US activism often has a natural cap on it. Most movements can only grow to a certain extent, and then they flop. We see this again and again, even when initial public opinion is favorable and even when the issues seem winnable. Yes, there are times when the issues are not winnable, when public opinion simply doesn't support the desired outcome of a movement. That is a problem and that is not the problem about which I'm thinking right now. My question is, When we know that public opinion on our issue is in our favor, how do we win?
There are, to my mind, two major factors aside from the normal logistics (read: hard work) of movement-building.
First of all, it is crucial to recognize that opinion is not a movement. You can have in excess of 90 percent of the population of the opinion that gun laws should be stricter, at the very least improving gun registration laws. But if no one builds that opinion into a movement, it is actionless, meaningless. And if no one begins to change the other, directly contradictory, opinion that gun ownership is a constitutional right necessary to self-protection, the first opinion is cancelled out. The same happens when 'everyone' wants more government services and 'everyone' wants lower taxes. Bleep! No effective movement. Politically, opinions on issues are barely on the agenda unless a politician is convinced that the opinion will actually affect votes, and enough of them to make a difference. Oh, so we are supposed to try to make people into single-issue voters? No, but our issue needs to be important in our coalition. We do have to move our issue up the long ladder of issues worth caring about, closer and closer to the top, and we need to erode the opposing opinion through more education and more persuasion. The correlatives between issue priority, voting choices, and winning or losing are strong. Reprioritizing our issue higher in the list of citizen opinions is how we cross the line from opinion to belief, from passing interest to commitment, to conviction.
Really? Those who advocate for a so-called 'diversity of tactics' believe that convincing Americans that they need to be losers is a way to build a movement? Oh, sure, you can point to a couple of minor 'victories' that are produced by that diversity. Maybe a police station was closed and moved out of a neighborhood once their windows were broken (as some 'anarchists' in Seattle claim). Great--most citizens don't want any police--oh, that's right, they actually do. Moving the police station was perceived as a punishment to the community, not a reward. But it's a victory for the windowbreakers! Great...
Everything we do will either resonate with the culture or it will not work. In the US, our culture is not nonviolent, but it is risk-averse, and using tactics that scare off the general public activates that risk aversion and keeps people away. It's true that when the risks of not getting involved grow, that barrier is lowered, but there is still a barrier, which is important unless you are looking to create Syria-like conditions, in which case there is little to discuss.
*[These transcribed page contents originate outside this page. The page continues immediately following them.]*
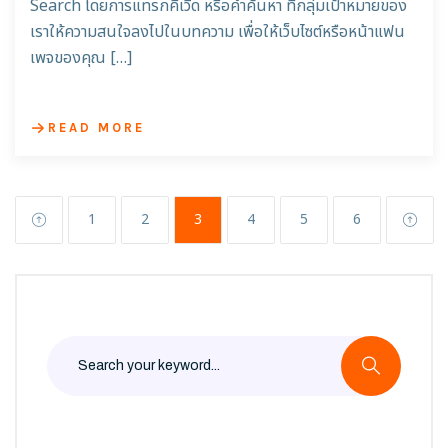
Search โดยการแทรกคีเวิด หรือคำค้นหา ที่กลุ่มเป้าหมายของ
เราให้ความสนใจลงไปในบทความ เพื่อให้เว็บไซต์หรือหน้าแฟน
เพจของคุณ […]
READ MORE
1
2
3
4
5
6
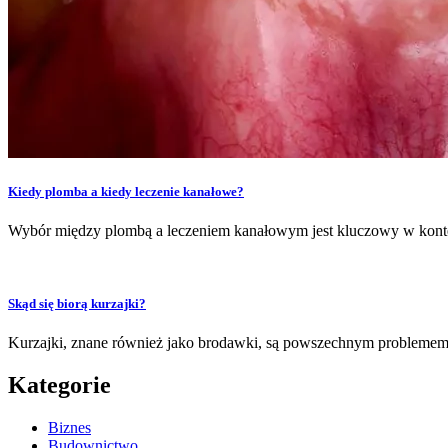
Kiedy plomba a kiedy leczenie kanałowe?
Wybór między plombą a leczeniem kanałowym jest kluczowy w konte
Skąd się biorą kurzajki?
Kurzajki, znane również jako brodawki, są powszechnym problemem
Kategorie
Biznes
Budownictwo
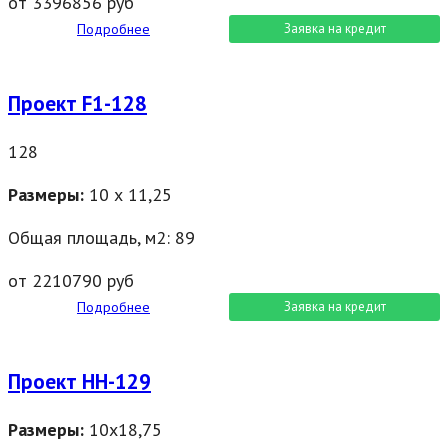
от 3396856 руб
Подробнее
Заявка на кредит
Проект F1-128
128
Размеры:
10 х 11,25
Общая площадь, м2: 89
от 2210790 руб
Подробнее
Заявка на кредит
Проект НН-129
Размеры:
10х18,75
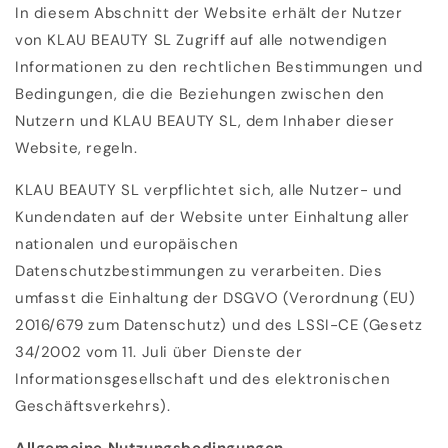
In diesem Abschnitt der Website erhält der Nutzer
von KLAU BEAUTY SL Zugriff auf alle notwendigen
Informationen zu den rechtlichen Bestimmungen und
Bedingungen, die die Beziehungen zwischen den
Nutzern und KLAU BEAUTY SL, dem Inhaber dieser
Website, regeln.
KLAU BEAUTY SL verpflichtet sich, alle Nutzer- und
Kundendaten auf der Website unter Einhaltung aller
nationalen und europäischen
Datenschutzbestimmungen zu verarbeiten. Dies
umfasst die Einhaltung der DSGVO (Verordnung (EU)
2016/679 zum Datenschutz) und des LSSI-CE (Gesetz
34/2002 vom 11. Juli über Dienste der
Informationsgesellschaft und des elektronischen
Geschäftsverkehrs).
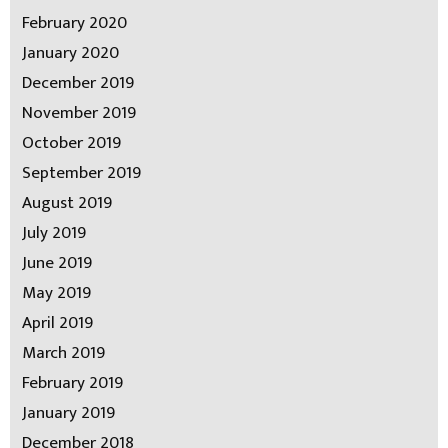
February 2020
January 2020
December 2019
November 2019
October 2019
September 2019
August 2019
July 2019
June 2019
May 2019
April 2019
March 2019
February 2019
January 2019
December 2018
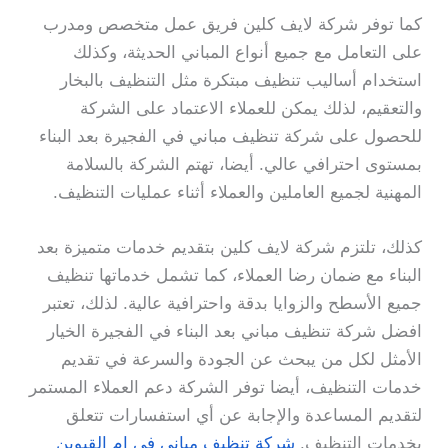
كما توفر شركة لايف كلين فريق عمل متخصص ومدرب
على التعامل مع جميع أنواع المباني الحديثة، وكذلك
استخدام أساليب تنظيف مبتكرة مثل التنظيف بالبخار
والتعقيم، لذلك يمكن للعملاء الاعتماد على الشركة
للحصول على شركة تنظيف مباني في الفجيرة بعد البناء
بمستوى احترافي عالي. أيضا، تهتم الشركة بالسلامة
المهنية لجميع العاملين والعملاء أثناء عمليات التنظيف.
كذلك، تلتزم شركة لايف كلين بتقديم خدمات متميزة بعد
البناء مع ضمان رضا العملاء، كما تشمل خدماتها تنظيف
جميع الأسطح والزوايا بدقة واحترافية عالية. لذلك، تعتبر
افضل شركة تنظيف مباني بعد البناء في الفجيرة الخيار
الأمثل لكل من يبحث عن الجودة والسرعة في تقديم
خدمات التنظيف، أيضا توفر الشركة دعم العملاء المستمر
لتقديم المساعدة والإجابة عن أي استفسارات تتعلق
بخدمات التنظيف.
شركة تنظيف مباني في ام القيوين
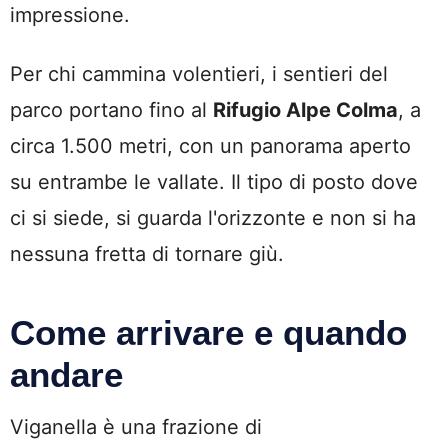
impressione.
Per chi cammina volentieri, i sentieri del
parco portano fino al
Rifugio Alpe Colma
, a
circa 1.500 metri, con un panorama aperto
su entrambe le vallate. Il tipo di posto dove
ci si siede, si guarda l'orizzonte e non si ha
nessuna fretta di tornare giù.
Come arrivare e quando
andare
Viganella è una frazione di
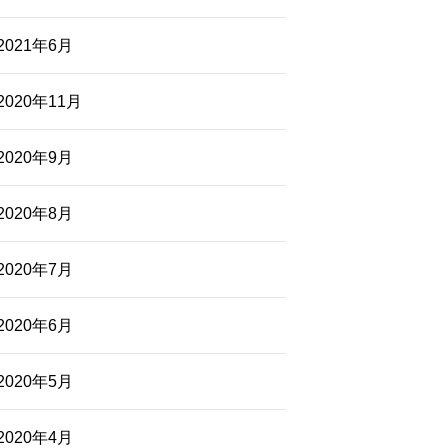
2021年6月
2020年11月
2020年9月
2020年8月
2020年7月
2020年6月
2020年5月
2020年4月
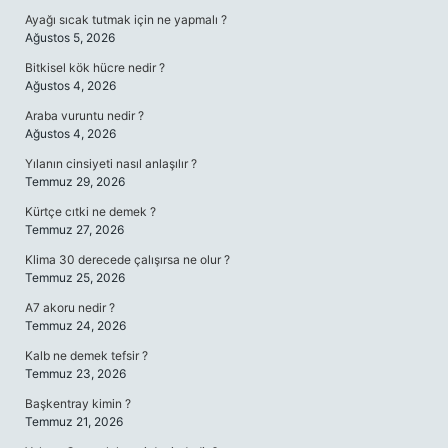
Ayağı sıcak tutmak için ne yapmalı ?
Ağustos 5, 2026
Bitkisel kök hücre nedir ?
Ağustos 4, 2026
Araba vuruntu nedir ?
Ağustos 4, 2026
Yılanın cinsiyeti nasıl anlaşılır ?
Temmuz 29, 2026
Kürtçe cıtki ne demek ?
Temmuz 27, 2026
Klima 30 derecede çalışırsa ne olur ?
Temmuz 25, 2026
A7 akoru nedir ?
Temmuz 24, 2026
Kalb ne demek tefsir ?
Temmuz 23, 2026
Başkentray kimin ?
Temmuz 21, 2026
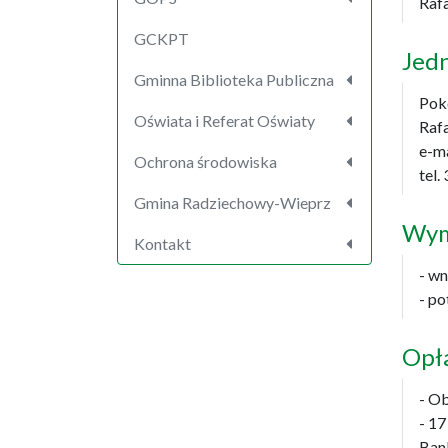
Raf
GCKPT
Jed
Gminna Biblioteka Publiczna
Pokó
Oświata i Referat Oświaty
Rafa
e-m
Ochrona środowiska
tel.
Gmina Radziechowy-Wieprz
Wym
Kontakt
- w
- p
Opł
- Ob
- 1
Ban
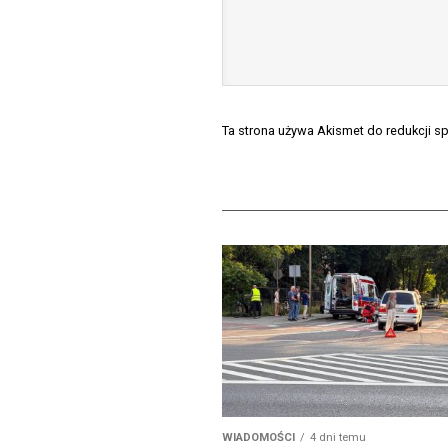
Ta strona używa Akismet do redukcji 
WIADOMOŚCI
4 dni temu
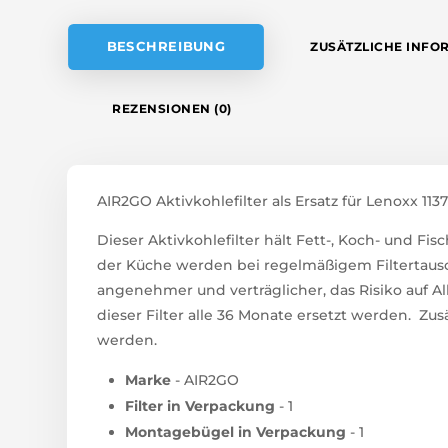
E
:
BESCHREIBUNG
ZUSÄTZLICHE INFO
REZENSIONEN (0)
AIR2GO Aktivkohlefilter als Ersatz für Lenoxx 11
Dieser Aktivkohlefilter hält Fett-, Koch- und F
der Küche werden bei regelmäßigem Filtertausc
angenehmer und verträglicher, das Risiko auf Al
dieser Filter alle 36 Monate ersetzt werden. Zusä
werden.
Marke
- AIR2GO
Filter in Verpackung
- 1
Montagebügel in Verpackung
- 1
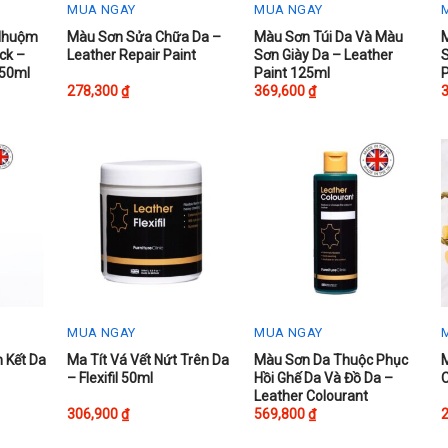
MUA NGAY
MUA NGAY
This
This
T
 Nhuộm
Màu Sơn Sửa Chữa Da –
Màu Sơn Túi Da Và Màu
ck –
Leather Repair Paint
Sơn Giày Da – Leather
product
product
p
 50ml
Paint 125ml
has
has
h
278,300
₫
369,600
₫
multiple
multiple
m
variants.
variants.
v
The
The
options
options
o
may
may
be
be
chosen
chosen
on
on
the
the
t
product
product
p
MUA NGAY
MUA NGAY
page
page
This
This
T
n Kết Da
Ma Tít Vá Vết Nứt Trên Da
Màu Sơn Da Thuộc Phục
M
n
– Flexifil 50ml
Hồi Ghế Da Và Đồ Da –
product
product
p
Leather Colourant
has
has
h
306,900
₫
569,800
₫
multiple
multiple
m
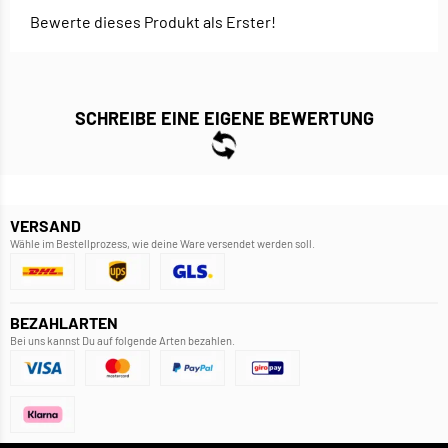
Bewerte dieses Produkt als Erster!
SCHREIBE EINE EIGENE BEWERTUNG
VERSAND
Wähle im Bestellprozess, wie deine Ware versendet werden soll.
BEZAHLARTEN
Bei uns kannst Du auf folgende Arten bezahlen.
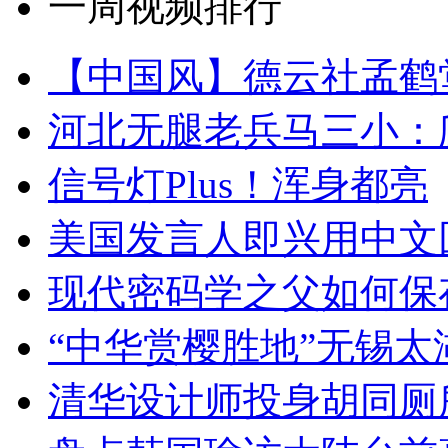
一周视频排行
【中国风】德云社孟鹤
河北无腿老兵马三小：爬
信号灯Plus！浑身都亮
美国发言人即兴用中文
现代密码学之父如何保
“中华赏樱胜地”无锡
清华设计师投身胡同厕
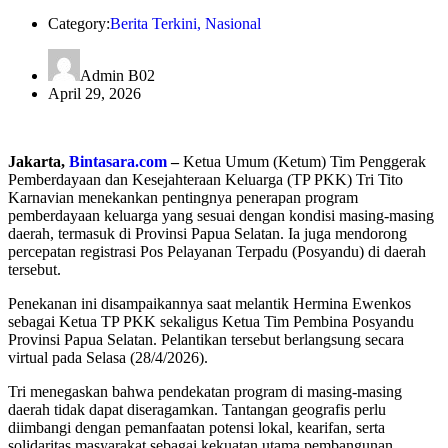
Category:
Berita Terkini
,
Nasional
Admin B02
April 29, 2026
Jakarta,
Bintasara.com
–
Ketua Umum (Ketum) Tim Penggerak
Pemberdayaan dan Kesejahteraan Keluarga (TP PKK) Tri Tito
Karnavian menekankan pentingnya penerapan program
pemberdayaan keluarga yang sesuai dengan kondisi masing-masing
daerah, termasuk di Provinsi Papua Selatan. Ia juga mendorong
percepatan registrasi Pos Pelayanan Terpadu (Posyandu) di daerah
tersebut.
Penekanan ini disampaikannya saat melantik Hermina Ewenkos
sebagai Ketua TP PKK sekaligus Ketua Tim Pembina Posyandu
Provinsi Papua Selatan. Pelantikan tersebut berlangsung secara
virtual pada Selasa (28/4/2026).
Tri menegaskan bahwa pendekatan program di masing-masing
daerah tidak dapat diseragamkan. Tantangan geografis perlu
diimbangi dengan pemanfaatan potensi lokal, kearifan, serta
solidaritas masyarakat sebagai kekuatan utama pembangunan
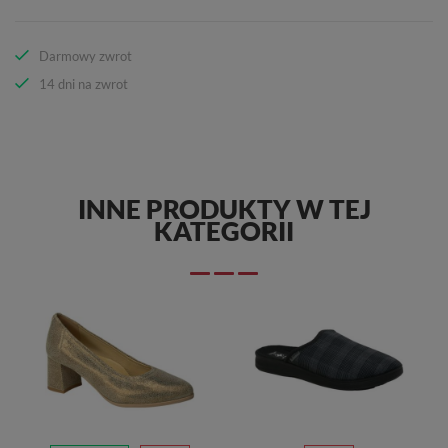
Darmowy zwrot
14 dni na zwrot
INNE PRODUKTY W TEJ
KATEGORII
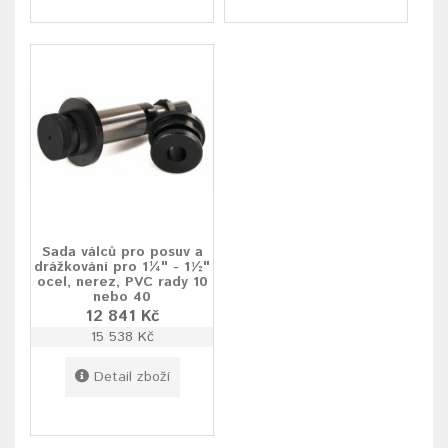
Sada válců pro posuv a
drážkování pro 1¼" - 1½"
ocel, nerez, PVC rady 10
nebo 40
12 841 Kč
15 538 Kč
Detail zboží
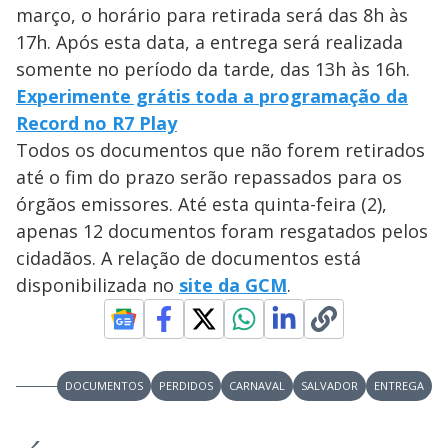
março, o horário para retirada será das 8h às
17h. Após esta data, a entrega será realizada
somente no período da tarde, das 13h às 16h.
Experimente grátis toda a programação da
Record no R7 Play
Todos os documentos que não forem retirados
até o fim do prazo serão repassados para os
órgãos emissores. Até esta quinta-feira (2),
apenas 12 documentos foram resgatados pelos
cidadãos. A relação de documentos está
disponibilizada no
site da GCM
.
DOCUMENTOS
PERDIDOS
CARNAVAL
SALVADOR
ENTREGA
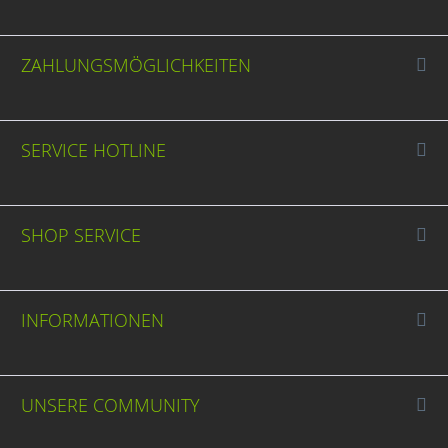
ZAHLUNGSMÖGLICHKEITEN
SERVICE HOTLINE
SHOP SERVICE
INFORMATIONEN
UNSERE COMMUNITY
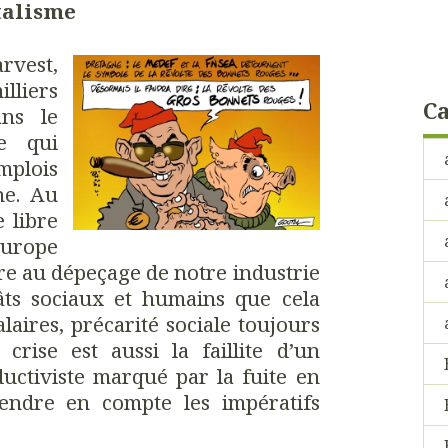
talisme
vest,
lliers
Ca
ans le
re qui
mplois
ne. Au
 libre
Europe
ivre au dépeçage de notre industrie
âts sociaux et humains que cela
laires, précarité sociale toujours
crise est aussi la faillite d’un
ctiviste marqué par la fuite en
endre en compte les impératifs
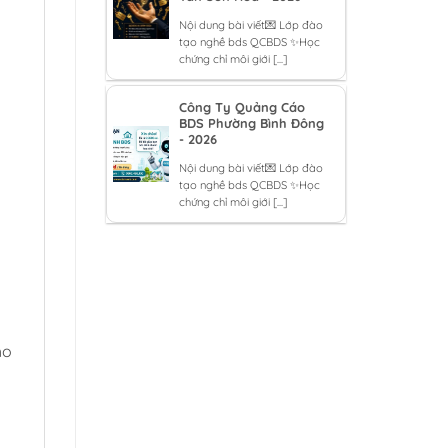
Nội dung bài viết💌 Lớp đào
tạo nghề bds QCBDS ✨Học
chứng chỉ môi giới [...]
Công Ty Quảng Cáo
BDS Phường Bình Đông
- 2026
Nội dung bài viết💌 Lớp đào
tạo nghề bds QCBDS ✨Học
chứng chỉ môi giới [...]
ho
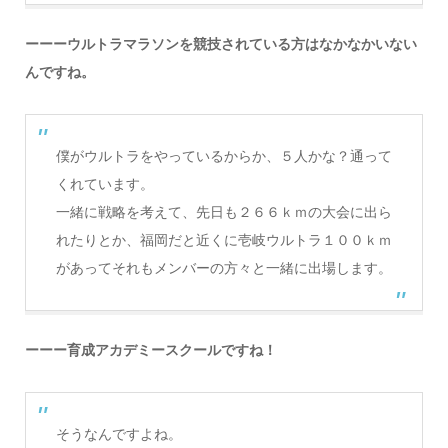
ーーーウルトラマラソンを競技されている方はなかなかいない
んですね。
僕がウルトラをやっているからか、５人かな？通って
くれています。
一緒に戦略を考えて、先日も２６６ｋｍの大会に出ら
れたりとか、福岡だと近くに壱岐ウルトラ１００ｋｍ
があってそれもメンバーの方々と一緒に出場します。
ーーー育成アカデミースクールですね！
そうなんですよね。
The impulse toward flattening the hierarchy of a movement is great, but the leadership is in the visioning, strategic planning and ongoing evaluation, not in some sort of "I'm the dominant personality and the spokesperson, so I'll make the decisions and be leader" model. We see such silliness emerging here and there in the wake of Occupy. In my town we now have little campaigns with young male leaders, as though we are learning the lessons of Occupy by returning to some yesteryear model in hopes that it will magically work. That is so sad.
I have great hope for American activism, and there are plenty of creative campaigns that will win in the next period. I only want to help a stronger nonviolent paradigm to go viral and get more done faster. Many others are seeing this; can we create a culture of commitment and nonviolence? If so, we are in it to win it.